いまから35年も昔、私にとって、ドビュッシーという人の音楽の本当の美しさと底知れなさを、一番最初に衝撃的に呈示してくれた曲であり演奏である。
その頃はよく、夜、窓を少し開けて(私の勉強部屋は2階だった)、月を見ながら聴いたっけ。

7年前に、当ブログにこの曲について以下のような文章を書いているので、再掲する。


第1曲「雲」、第2曲「祭り」、第3曲「シレーヌ(海の精)」。
高校1年生の冬、たまたまFMでエアチェック(死語)したのが、この演奏だった。
こんな音楽があるのか!と本当にびっくりした。
冒頭の木管による動きからもう、流れゆく雲が明瞭に眼前に浮かんでくる。
クラシックをまともに聴き始めて2~3年め、クラシックには様々な情景を描写した音楽が色々あることは既に知っていたが(ベートーヴェンの『田園』の第1楽章が、「いなかに着いた時の楽しい気分」であるとかね。あと『シェエラザード』の1曲めの海の描写とか)、そういう類のものとは一線を画す、何か本質的な違いのようなものを嗅ぎとったのだった。
こんなふうに、音楽そのものが「雲」や「祭り」や夜の海を呼吸している、というものは、聴いたことがなかった。
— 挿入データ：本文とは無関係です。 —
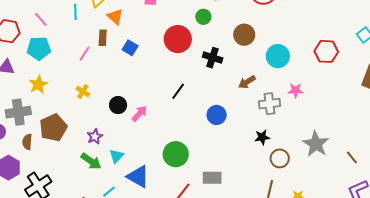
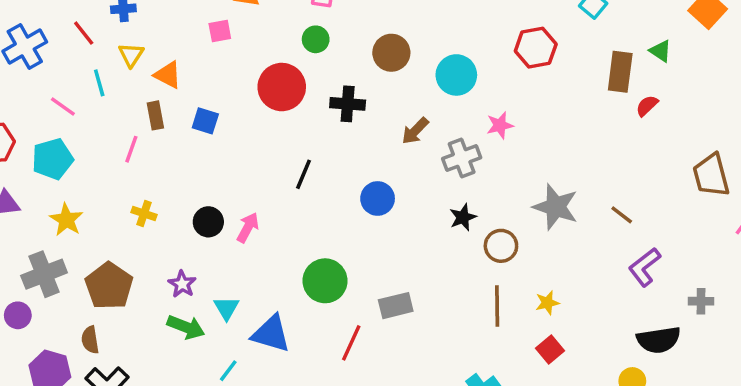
pink line: (41, 19) -> (63, 107), moved
brown semicircle: (27, 142) -> (90, 340), moved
輝かしいファンファーレで始まる「祭り」は、最後だんだんに消え入って、けだるい倦怠と輝かしさの遠い余韻の中、ピアニシモのシンバルの一打と弦のピツィカート(+ティンパニ)、というなんとも印象的な組み合わせで、ふっと終わってしまう。
「祭りのあと」、という言葉を思った。
祭りというものの本質を貫き通して、向こう側まで到達してしまうような、ドビュッシーという人物の底知れない感性の鋭さに震えた。